The prevailing approach for the acute-phase treatment of autoimmune encephalitis (AIE) is currently the administration of intravenous immunoglobulin (IVIG) or plasma exchange (PLEX), in conjunction with high-dose corticosteroids. Despite this, there is still no definitive evidence on the risks and benefits of IVIG vs. PLEX in terms of treatment-related complications.
The primary objective of this study was to determine the differences in the cumulative incidence of hospital-acquired infections (HAIs) in patients diagnosed with AIE, who received either IVIG or PLEX. The secondary objectives were to explore the differences in the duration of hospitalization and levels of disability.
Patients who were hospitalized at the King Chulalongkorn Memorial Hospital, Thailand, due to AIE, were aged ≥15 years, and had received either IVIG or PLEX during their hospitalization from January 2015 to December 2020 were included in the study. The modified Rankin scale (mRS) was utilized to evaluate the degree of disability at admission and discharge.

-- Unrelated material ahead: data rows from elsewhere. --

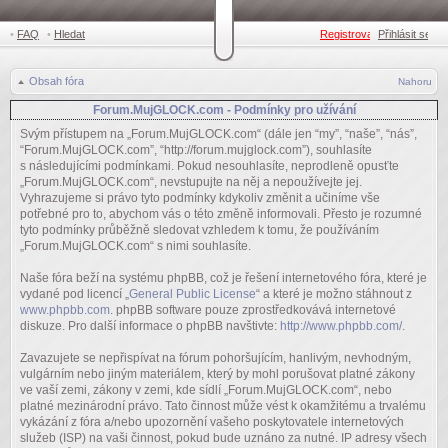
•
FAQ
•
Hledat
Registrovat
Přihlásit se
•
Obsah fóra
Nahoru
Forum.MujGLOCK.com - Podmínky pro užívání
Svým přístupem na „Forum.MujGLOCK.com“ (dále jen “my”, “naše”, “nás”,
“Forum.MujGLOCK.com”, “http://forum.mujglock.com”), souhlasíte
s následujícími podmínkami. Pokud nesouhlasíte, neprodleně opusťte
„Forum.MujGLOCK.com“, nevstupujte na něj a nepoužívejte jej.
Vyhrazujeme si právo tyto podmínky kdykoliv změnit a učiníme vše
potřebné pro to, abychom vás o této změně informovali. Přesto je rozumné
tyto podmínky průběžně sledovat vzhledem k tomu, že používáním
„Forum.MujGLOCK.com“ s nimi souhlasíte.
Naše fóra beží na systému phpBB, což je řešení internetového fóra, které je
vydané pod licencí „
General Public License
“ a které je možno stáhnout z
www.phpbb.com
. phpBB software pouze zprostředkovává internetové
diskuze. Pro další informace o phpBB navštivte:
http://www.phpbb.com/
.
Zavazujete se nepřispívat na fórum pohoršujícím, hanlivým, nevhodným,
vulgárním nebo jiným materiálem, který by mohl porušovat platné zákony
ve vaší zemi, zákony v zemi, kde sídlí „Forum.MujGLOCK.com“, nebo
platné mezinárodní právo. Tato činnost může vést k okamžitému a trvalému
vykázání z fóra a/nebo upozornění vašeho poskytovatele internetových
služeb (ISP) na vaši činnost, pokud bude uznáno za nutné. IP adresy všech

Among the 44 patients included in the study, 10 (22.7%) received PLEX and 34 (77.3%) received IVIG. Those who received IVIG were significantly less likely to have HAIs (14.7% vs. 50.0%, = 0.03) and had a significantly shorter duration of hospitalization (median [IQR] 12.0 [6.0 - 23.0] vs. 25.0 [21.0 - 49.0] d, = 0.01) compared to those who received PLEX. Primary septicemia was the most commonly observed cause of infection in both groups. There were no significant differences in mRS at discharge, changes in mRS between admission and discharge, and the total direct cost of hospitalization between the two groups.
The utilization of IVIG is associated with a diminished occurrence of nosocomial infections, leading to shorter hospitalization and potential cost benefits. Our findings propose that IVIG may represent a more beneficial therapeutic alternative for AIE patients compared with PLEX.
目前自身免疫性脑炎(AIE)急性期治疗的主流方法是静脉注射免疫球蛋白(IVIG)或血浆置换(PLEX),并联合大剂量皮质类固醇。尽管如此,关于IVIG与PLEX在治疗相关并发症方面的风险和益处仍没有确凿证据。
本研究的主要目的是确定诊断为AIE并接受IVIG或PLEX治疗的患者医院获得性感染(HAIs)累积发生率的差异。次要目的是探讨住院时间和残疾程度的差异。
纳入2015年1月至2020年12月在泰国朱拉隆功国王纪念医院因AIE住院、年龄≥15岁且住院期间接受过IVIG或PLEX治疗的患者。采用改良Rankin量表(mRS)评估入院时和出院时的残疾程度。
在纳入研究的44例患者中,10例(22.7%)接受了PLEX,34例(77.3%)接受了IVIG。与接受PLEX的患者相比,接受IVIG的患者发生HAIs的可能性显著降低(14.7%对50.0%,P = 0.03),住院时间显著缩短(中位数[四分位间距]12.0[6.0 - 23.0]天对25.0[21.0 - 49.0]天,P = 0.01)。原发性败血症是两组中最常见的感染原因。两组出院时的mRS、入院与出院之间mRS的变化以及住院总直接费用均无显著差异。
IVIG的使用与医院感染发生率降低相关,导致住院时间缩短并可能带来成本效益。我们的研究结果表明,与PLEX相比,IVIG可能是AIE患者更有益的治疗选择。